February 21, 2018 – Lewis Contractors, Maryland’s most awarded construction firm, was recently recognized with four additional awards—three for restoration of historic buildings and a fourth for the construction of an innovative laboratory dedicated to research associated with Maryland’s Chesapeake Bay.
First, Maryland Historical Trust honored Lewis with its Sustainability Award for the restoration of the Superintendent’s House at Druid Hill Park; now home to the Parks & People Foundation. Prior to its restoration, this more than 100-year old home had fallen into complete disrepair with a collapsed roof, and a front and rear wall collapse. Before restoration could begin, Lewis stabilized the building to mitigate damage from two fires, a felled tree, vegetation covering virtually every wall, and general deterioration. All the historic stone was salvaged, categorized, and numbered for reconstruction, the trussed slate roof replaced, and new windows, trim and the porch completely restored with period-matched replicas. The interior was rebuilt and now houses community gathering spaces. The Superintendent’s House is adjacent to the headquarters building, the Sally and Butch Michel Center, also built by Lewis. The projects together received LEED Platinum certification, the highest sustainability award available, and have been previously honored by awards from Urban Land Institute, US Green Building Council, and Associated Builders & Contractors.

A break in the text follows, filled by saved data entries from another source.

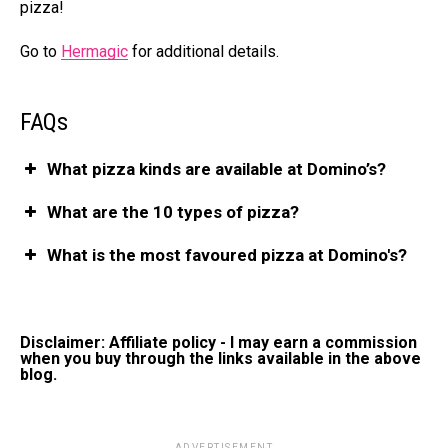
pizza!
Go to
Hermagic
for additional details.
FAQs
What pizza kinds are available at Domino’s?
What are the 10 types of pizza?
What is the most favoured pizza at Domino's?
Disclaimer: Affiliate policy - I may earn a commission
when you buy through the links available in the above
blog.
ADVERTISEMENT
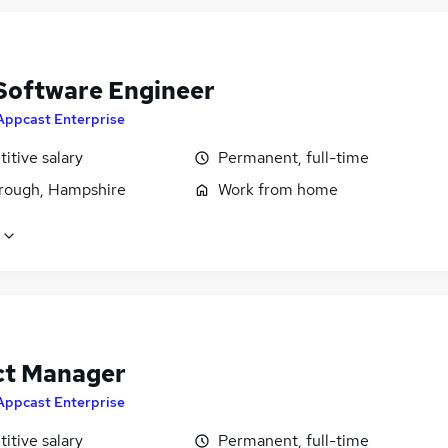
Software Engineer
Appcast Enterprise
itive salary
Permanent, full-time
rough, Hampshire
Work from home
ct Manager
Appcast Enterprise
itive salary
Permanent, full-time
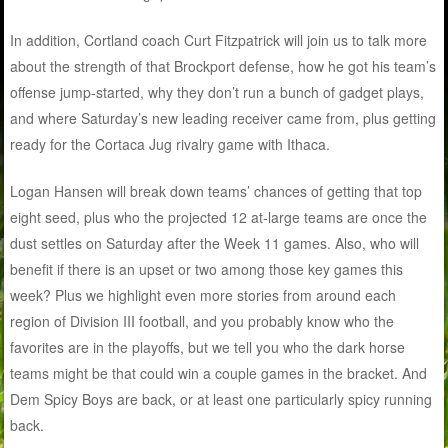
In addition, Cortland coach Curt Fitzpatrick will join us to talk more
about the strength of that Brockport defense, how he got his team’s
offense jump-started, why they don’t run a bunch of gadget plays,
and where Saturday’s new leading receiver came from, plus getting
ready for the Cortaca Jug rivalry game with Ithaca.
Logan Hansen will break down teams’ chances of getting that top
eight seed, plus who the projected 12 at-large teams are once the
dust settles on Saturday after the Week 11 games. Also, who will
benefit if there is an upset or two among those key games this
week? Plus we highlight even more stories from around each
region of Division III football, and you probably know who the
favorites are in the playoffs, but we tell you who the dark horse
teams might be that could win a couple games in the bracket. And
Dem Spicy Boys are back, or at least one particularly spicy running
back.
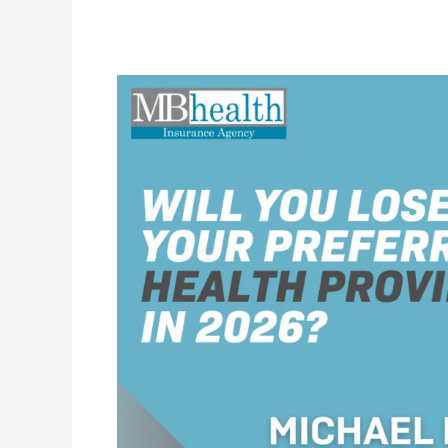
Will
You
Lose
Your
Preferred
Health
Providers
in
2026?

The second Maryland Historical Trust award, given to Lewis for Community Improvement, honored the firm’s work for the Havre de Grace Opera House. This nearly 150-year old, two story structure was also the victim of a fire and during a previous renovation had been reduced to its current two story height. The Opera House is now fully ADA compliant, has both a black box theater as well as a traditional performance venue, offices, public areas and will ultimately be tied to the adjacent fire hall’s banquet room to serve more than 100 patrons. Among the many unique features of this project was the reworking of the theater’s historic tin ceiling and its three—part crown molding which was removed, reconfigured and reinstalled to accommodate the new sprinkler system, lighting and control room. This work, completed by Lewis forces, is virtually invisible to the untrained eye. Like the Superintendent’s House, the Havre de Grace Opera House has also been honored with an award for construction excellence from Associated Builders & Contractors.
The Board of Directors of the Preservation Alliance of Baltimore County voted on its Preservation Awards for 2018 and honored Lewis Contractors with their Public Building Preservation Restoration Award for the work done to the Hilton Mansion on the CCBC campus. This 19th century structure, originally the manor house for the property, has been sensitively restored for use as instructional, office and public space by staff, students and alumnae. Among the many improvements to the building are the restoration and replacement of an original Tiffany light fixture which was restored and returned to Hilton Mansion by a member of the Preservation Alliance.
Most recently, the US Green Building Council’s Wintergreen Award for Green Schools for Higher Education also honored Lewis and the University of Maryland’s Center for Environmental Sciences Chesapeake Biological Laboratory’s R.V. Truitt building in Solomons, MD. Located at the very mouth of the Chesapeake Bay, this laboratory building includes five seawater labs, four research labs, seven environmental rooms, supporting offices, conference rooms and more. The proper care and support Maryland’s Chesapeake Bay is a vital endeavor, and one that is supported through research and understanding; adding to the importance of this unique LEED Gold project. Supporting other UMCESC buildings on site, this new laboratory enables the State to continue its leading role in research.
Lewis Contractors prides itself as being a leader in constructing projects which support and enhance our environment—from constructing new energy-efficient facilities to saving and restoring historic structures throughout our State.